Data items
+ + +
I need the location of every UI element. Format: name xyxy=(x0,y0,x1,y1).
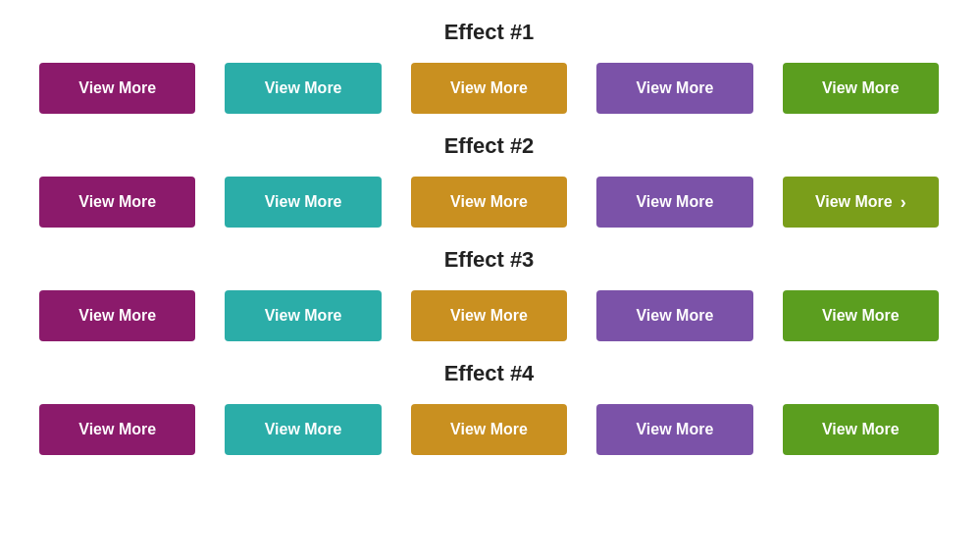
btn-2-3[interactable]: View More xyxy=(411,177,567,228)
effect-section-2: Effect #2 View More View More View More … xyxy=(39,133,939,228)
btn-4-3[interactable]: View More xyxy=(411,404,567,455)
btn-2-4[interactable]: View More xyxy=(596,177,752,228)
effect-section-3: Effect #3 View More View More View More … xyxy=(39,247,939,341)
btn-2-5[interactable]: View More › xyxy=(783,177,939,228)
btn-3-2[interactable]: View More xyxy=(225,290,381,341)
btn-4-5[interactable]: View More xyxy=(783,404,939,455)
page-container: Effect #1 View More View More View More … xyxy=(0,0,978,504)
chevron-right-icon: › xyxy=(901,192,906,213)
btn-4-1[interactable]: View More xyxy=(39,404,195,455)
btn-2-1[interactable]: View More xyxy=(39,177,195,228)
btn-2-2[interactable]: View More xyxy=(225,177,381,228)
button-row-3: View More View More View More View More … xyxy=(39,290,939,341)
effect-title-1: Effect #1 xyxy=(39,20,939,45)
btn-1-3[interactable]: View More xyxy=(411,63,567,114)
btn-1-2[interactable]: View More xyxy=(225,63,381,114)
btn-4-4[interactable]: View More xyxy=(596,404,752,455)
button-row-1: View More View More View More View More … xyxy=(39,63,939,114)
button-row-2: View More View More View More View More … xyxy=(39,177,939,228)
btn-2-5-label: View More xyxy=(815,193,893,211)
effect-title-2: Effect #2 xyxy=(39,133,939,159)
btn-1-1[interactable]: View More xyxy=(39,63,195,114)
effect-title-4: Effect #4 xyxy=(39,361,939,386)
effect-section-1: Effect #1 View More View More View More … xyxy=(39,20,939,114)
btn-3-1[interactable]: View More xyxy=(39,290,195,341)
effect-section-4: Effect #4 View More View More View More … xyxy=(39,361,939,455)
btn-3-4[interactable]: View More xyxy=(596,290,752,341)
btn-1-4[interactable]: View More xyxy=(596,63,752,114)
btn-3-3[interactable]: View More xyxy=(411,290,567,341)
btn-4-2[interactable]: View More xyxy=(225,404,381,455)
button-row-4: View More View More View More View More … xyxy=(39,404,939,455)
effect-title-3: Effect #3 xyxy=(39,247,939,273)
btn-1-5[interactable]: View More xyxy=(783,63,939,114)
btn-3-5[interactable]: View More xyxy=(783,290,939,341)
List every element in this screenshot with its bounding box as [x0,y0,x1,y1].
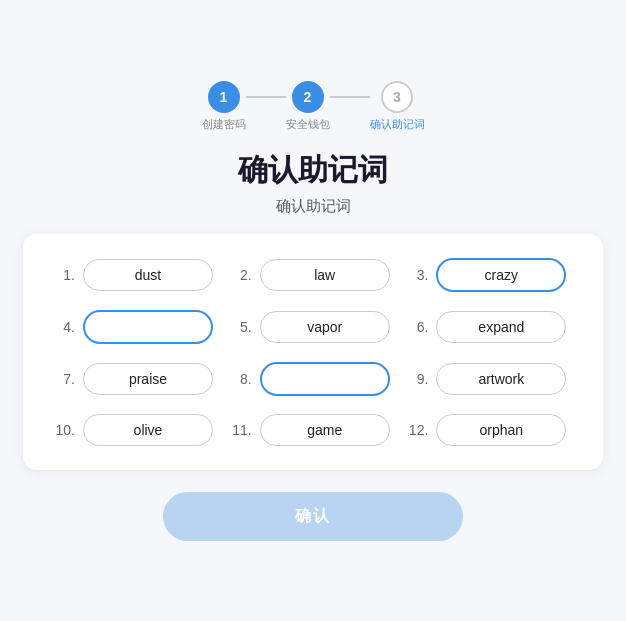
word-input-11[interactable] [260,414,390,446]
step-2-circle: 2 [292,81,324,113]
step-line-1 [246,96,286,98]
word-index-6: 6. [406,319,428,335]
word-index-7: 7. [53,371,75,387]
word-index-1: 1. [53,267,75,283]
page-title: 确认助记词 [238,150,388,191]
word-index-5: 5. [230,319,252,335]
word-cell-2: 2. [230,258,397,292]
stepper: 1 创建密码 2 安全钱包 3 确认助记词 [202,81,425,132]
step-2: 2 安全钱包 [286,81,330,132]
word-cell-11: 11. [230,414,397,446]
page-subtitle: 确认助记词 [276,197,351,216]
word-input-7[interactable] [83,363,213,395]
word-input-8[interactable] [260,362,390,396]
step-3: 3 确认助记词 [370,81,425,132]
word-cell-8: 8. [230,362,397,396]
step-1: 1 创建密码 [202,81,246,132]
word-input-5[interactable] [260,311,390,343]
word-cell-4: 4. [53,310,220,344]
word-cell-9: 9. [406,362,573,396]
step-line-2 [330,96,370,98]
word-cell-6: 6. [406,310,573,344]
word-input-3[interactable] [436,258,566,292]
word-input-2[interactable] [260,259,390,291]
step-1-circle: 1 [208,81,240,113]
word-index-9: 9. [406,371,428,387]
word-grid: 1.2.3.4.5.6.7.8.9.10.11.12. [53,258,573,446]
word-index-12: 12. [406,422,428,438]
step-3-circle: 3 [381,81,413,113]
word-index-4: 4. [53,319,75,335]
word-input-6[interactable] [436,311,566,343]
word-index-2: 2. [230,267,252,283]
word-cell-12: 12. [406,414,573,446]
main-container: 1 创建密码 2 安全钱包 3 确认助记词 确认助记词 确认助记词 1.2.3.… [23,81,603,541]
word-index-10: 10. [53,422,75,438]
word-cell-7: 7. [53,362,220,396]
confirm-button[interactable]: 确认 [163,492,463,541]
step-2-label: 安全钱包 [286,117,330,132]
word-cell-1: 1. [53,258,220,292]
word-cell-10: 10. [53,414,220,446]
word-cell-3: 3. [406,258,573,292]
step-3-label: 确认助记词 [370,117,425,132]
word-input-12[interactable] [436,414,566,446]
word-input-1[interactable] [83,259,213,291]
word-index-8: 8. [230,371,252,387]
word-input-4[interactable] [83,310,213,344]
word-grid-container: 1.2.3.4.5.6.7.8.9.10.11.12. [23,234,603,470]
word-cell-5: 5. [230,310,397,344]
word-index-11: 11. [230,422,252,438]
word-input-9[interactable] [436,363,566,395]
word-index-3: 3. [406,267,428,283]
step-1-label: 创建密码 [202,117,246,132]
word-input-10[interactable] [83,414,213,446]
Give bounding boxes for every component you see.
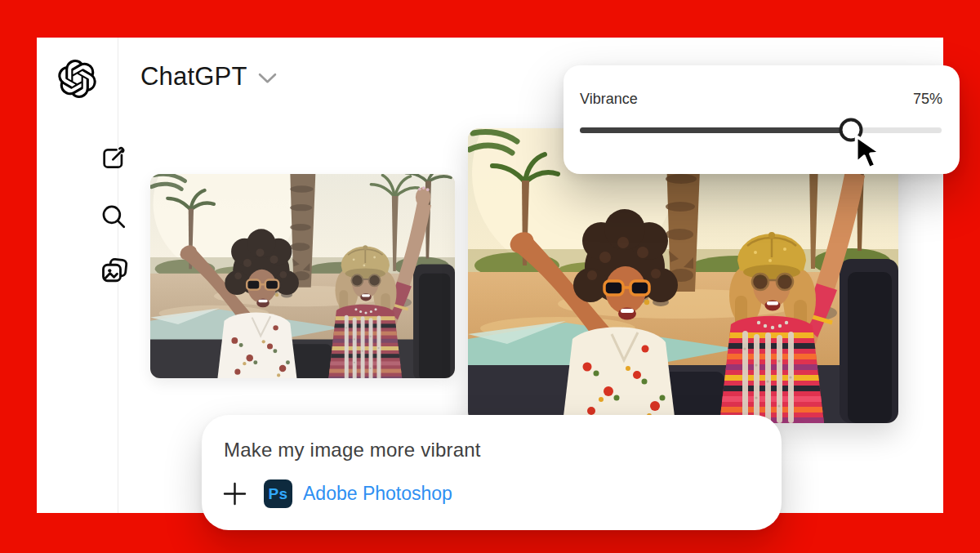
vibrance-label: Vibrance (580, 91, 638, 108)
sidebar-item-new-chat[interactable] (100, 144, 129, 173)
marketing-frame: ChatGPT (0, 0, 980, 553)
vibrance-panel: Vibrance 75% (564, 65, 960, 174)
plus-icon (223, 496, 247, 508)
photo-before (150, 174, 455, 378)
page-title: ChatGPT (140, 62, 247, 91)
composer-input[interactable]: Make my image more vibrant (224, 439, 481, 462)
vibrance-slider-fill (580, 127, 851, 133)
composer: Make my image more vibrant Ps Adobe Phot… (202, 415, 782, 530)
attach-button[interactable] (223, 482, 247, 506)
new-chat-icon (100, 145, 129, 172)
mouse-cursor-icon (853, 134, 884, 173)
vibrance-value: 75% (913, 91, 942, 108)
search-icon (100, 203, 129, 230)
plugin-chip-adobe-photoshop[interactable]: Ps Adobe Photoshop (264, 479, 452, 508)
library-icon (100, 256, 129, 285)
sidebar (37, 38, 118, 513)
sidebar-item-library[interactable] (100, 256, 129, 285)
model-picker[interactable]: ChatGPT (140, 62, 277, 91)
vibrance-slider-track[interactable] (580, 127, 942, 133)
sidebar-item-search[interactable] (100, 202, 129, 231)
photoshop-icon: Ps (264, 479, 292, 508)
openai-logo (58, 60, 96, 98)
plugin-name: Adobe Photoshop (303, 483, 452, 505)
chevron-down-icon (258, 67, 277, 87)
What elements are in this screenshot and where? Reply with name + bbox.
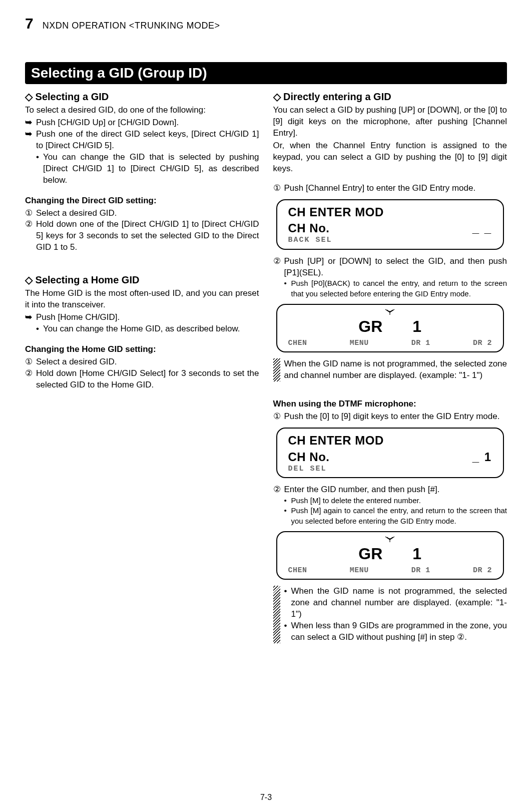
content-columns: ◇ Selecting a GID To select a desired GI… <box>25 90 507 648</box>
list-text: You can change the GID that is selected … <box>43 152 259 186</box>
softkey-label: MENU <box>350 566 369 576</box>
bullet-icon: • <box>36 323 43 335</box>
list-text: Push [Channel Entry] to enter the GID En… <box>284 183 507 194</box>
right-column: ◇ Directly entering a GID You can select… <box>273 90 507 648</box>
list-text: Hold down [Home CH/GID Select] for 3 sec… <box>36 368 259 391</box>
list-item: • You can change the Home GID, as descri… <box>25 323 259 335</box>
body-text: The Home GID is the most often-used ID, … <box>25 288 259 311</box>
lcd-line: GR 1 <box>288 316 492 337</box>
list-item: ① Push the [0] to [9] digit keys to ente… <box>273 411 507 423</box>
circle-1-icon: ① <box>25 356 36 368</box>
lcd-label: CH No. <box>288 449 330 465</box>
circle-2-icon: ② <box>25 219 36 230</box>
body-text: You can select a GID by pushing [UP] or … <box>273 105 507 139</box>
list-item: ➥ Push [CH/GID Up] or [CH/GID Down]. <box>25 117 259 129</box>
lcd-display: GR 1 CHEN MENU DR 1 DR 2 <box>276 531 504 580</box>
list-item: • Push [M] to delete the entered number. <box>273 496 507 506</box>
lcd-line: GR 1 <box>288 543 492 565</box>
note-text: When the GID name is not programmed, the… <box>284 358 507 381</box>
softkey-label: CHEN <box>288 338 307 348</box>
left-column: ◇ Selecting a GID To select a desired GI… <box>25 90 259 648</box>
bullet-icon: • <box>284 496 291 506</box>
bullet-icon: • <box>284 278 291 288</box>
minor-heading: When using the DTMF microphone: <box>273 398 507 410</box>
list-item: ① Select a desired GID. <box>25 208 259 219</box>
hatch-icon <box>273 358 280 381</box>
minor-heading: Changing the Direct GID setting: <box>25 195 259 207</box>
lcd-value: 1 <box>412 543 421 565</box>
circle-1-icon: ① <box>25 208 36 219</box>
lcd-softkeys: CHEN MENU DR 1 DR 2 <box>288 338 492 348</box>
lcd-line: CH No. _ 1 <box>288 449 492 465</box>
bullet-icon: • <box>36 152 43 163</box>
note-text: When less than 9 GIDs are programmed in … <box>291 620 507 643</box>
lcd-label: CH No. <box>288 220 330 236</box>
list-item: ② Enter the GID number, and then push [#… <box>273 484 507 496</box>
arrow-icon: ➥ <box>25 117 36 129</box>
list-text: Push [M] again to cancel the entry, and … <box>291 506 507 526</box>
lcd-softkeys: CHEN MENU DR 1 DR 2 <box>288 566 492 576</box>
lcd-line: CH No. _ _ <box>288 220 492 236</box>
note-block: •When the GID name is not programmed, th… <box>273 586 507 643</box>
list-text: Push [M] to delete the entered number. <box>291 496 507 506</box>
list-item: • Push [P0](BACK) to cancel the entry, a… <box>273 278 507 299</box>
list-item: • You can change the GID that is selecte… <box>25 152 259 186</box>
lcd-line: CH ENTER MOD <box>288 433 492 449</box>
softkey-label: DR 2 <box>473 566 492 576</box>
bullet-icon: • <box>284 586 291 620</box>
circle-2-icon: ② <box>273 484 284 496</box>
page-number: 7-3 <box>0 793 532 802</box>
list-item: ① Push [Channel Entry] to enter the GID … <box>273 183 507 194</box>
softkey-label: DR 2 <box>473 338 492 348</box>
circle-1-icon: ① <box>273 411 284 423</box>
list-item: ① Select a desired GID. <box>25 356 259 368</box>
circle-1-icon: ① <box>273 183 284 194</box>
lcd-value: _ 1 <box>472 449 492 465</box>
arrow-icon: ➥ <box>25 312 36 323</box>
arrow-icon: ➥ <box>25 129 36 140</box>
bullet-icon: • <box>284 506 291 516</box>
list-item: ② Hold down [Home CH/GID Select] for 3 s… <box>25 368 259 391</box>
lcd-softkeys: DEL SEL <box>288 464 492 474</box>
list-text: Hold down one of the [Direct CH/GID 1] t… <box>36 219 259 253</box>
page-header: 7 NXDN OPERATION <TRUNKING MODE> <box>25 15 507 32</box>
lcd-line: CH ENTER MOD <box>288 204 492 220</box>
list-text: Push [P0](BACK) to cancel the entry, and… <box>291 278 507 299</box>
softkey-label: MENU <box>350 338 369 348</box>
list-text: Enter the GID number, and then push [#]. <box>284 484 507 496</box>
list-item: • Push [M] again to cancel the entry, an… <box>273 506 507 526</box>
minor-heading: Changing the Home GID setting: <box>25 344 259 355</box>
lcd-display: GR 1 CHEN MENU DR 1 DR 2 <box>276 304 504 352</box>
lcd-display: CH ENTER MOD CH No. _ _ BACK SEL <box>276 199 504 250</box>
lcd-display: CH ENTER MOD CH No. _ 1 DEL SEL <box>276 428 504 478</box>
chapter-title: NXDN OPERATION <TRUNKING MODE> <box>43 21 220 31</box>
note-content: •When the GID name is not programmed, th… <box>284 586 507 643</box>
list-text: Push [UP] or [DOWN] to select the GID, a… <box>284 256 507 279</box>
circle-2-icon: ② <box>273 256 284 267</box>
list-text: Select a desired GID. <box>36 208 259 219</box>
softkey-label: DR 1 <box>411 338 430 348</box>
antenna-icon <box>385 309 395 315</box>
note-block: When the GID name is not programmed, the… <box>273 358 507 381</box>
list-text: You can change the Home GID, as describe… <box>43 323 259 335</box>
subheading-home-gid: ◇ Selecting a Home GID <box>25 273 259 287</box>
lcd-label: GR <box>358 543 382 565</box>
list-text: Push [Home CH/GID]. <box>36 312 259 323</box>
lcd-value: 1 <box>412 316 421 337</box>
chapter-number: 7 <box>25 15 34 32</box>
list-text: Select a desired GID. <box>36 356 259 368</box>
lcd-softkeys: BACK SEL <box>288 235 492 245</box>
section-title-bar: Selecting a GID (Group ID) <box>25 62 507 84</box>
list-text: Push one of the direct GID select keys, … <box>36 129 259 152</box>
subheading-direct-entry: ◇ Directly entering a GID <box>273 90 507 104</box>
bullet-icon: • <box>284 620 291 643</box>
list-text: Push [CH/GID Up] or [CH/GID Down]. <box>36 117 259 129</box>
list-text: Push the [0] to [9] digit keys to enter … <box>284 411 507 423</box>
subheading-selecting-gid: ◇ Selecting a GID <box>25 90 259 104</box>
list-item: ➥ Push one of the direct GID select keys… <box>25 129 259 152</box>
lcd-label: GR <box>358 316 382 337</box>
intro-text: To select a desired GID, do one of the f… <box>25 105 259 116</box>
list-item: ② Hold down one of the [Direct CH/GID 1]… <box>25 219 259 253</box>
softkey-label: CHEN <box>288 566 307 576</box>
list-item: ② Push [UP] or [DOWN] to select the GID,… <box>273 256 507 279</box>
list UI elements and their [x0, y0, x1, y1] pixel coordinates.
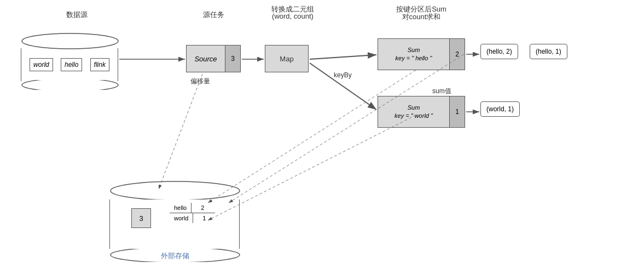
sum-world-title: Sum [408, 104, 420, 112]
svg-point-0 [22, 33, 118, 49]
svg-line-9 [310, 63, 376, 110]
key-partition-sub-label: 对count求和 [378, 12, 465, 22]
svg-line-8 [310, 55, 376, 59]
sum-world-num: 1 [449, 96, 465, 127]
datasource-cylinder: world hello flink [21, 33, 119, 90]
storage-hello-count: 2 [192, 203, 213, 213]
result-hello1: (hello, 1) [530, 44, 567, 59]
svg-point-2 [111, 181, 240, 200]
sum-hello-box: Sum key = " hello " 2 [378, 38, 465, 70]
source-label: Source [187, 45, 225, 72]
storage-table: hello 2 world 1 [170, 203, 215, 223]
sum-value-label: sum值 [432, 87, 451, 96]
data-item-flink: flink [90, 58, 109, 71]
external-storage-label: 外部存储 [109, 251, 241, 261]
sum-world-key: key = " world " [394, 112, 433, 120]
storage-world: world [170, 213, 193, 223]
svg-line-12 [159, 74, 202, 189]
map-box: Map [265, 45, 309, 72]
source-box: Source 3 [186, 45, 241, 72]
transform-sub-label: (word, count) [263, 12, 323, 20]
offset-label: 偏移量 [190, 77, 210, 86]
datasource-label: 数据源 [33, 10, 120, 20]
sum-hello-num: 2 [449, 39, 465, 70]
source-num: 3 [225, 45, 240, 72]
data-item-world: world [30, 58, 53, 71]
data-item-hello: hello [61, 58, 82, 71]
storage-num-box: 3 [131, 208, 151, 228]
sum-world-box: Sum key = " world " 1 [378, 96, 465, 128]
svg-point-1 [22, 80, 118, 90]
sum-hello-content: Sum key = " hello " [378, 39, 449, 70]
keyby-label: keyBy [334, 71, 352, 79]
map-label: Map [280, 55, 293, 63]
storage-world-count: 1 [193, 213, 215, 223]
result-hello2: (hello, 2) [480, 44, 518, 59]
diagram: 数据源 源任务 转换成二元组 (word, count) 按键分区后Sum 对c… [0, 0, 644, 279]
storage-hello: hello [170, 203, 192, 213]
source-task-label: 源任务 [186, 10, 241, 20]
sum-hello-key: key = " hello " [396, 54, 432, 62]
result-world1: (world, 1) [480, 101, 520, 117]
sum-hello-title: Sum [408, 46, 420, 54]
sum-world-content: Sum key = " world " [378, 96, 449, 127]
+ + +
TO DO
Count the lines of the data that hold the string "point", and give that number as the entire reply.

EXERCISE OUTPUT
3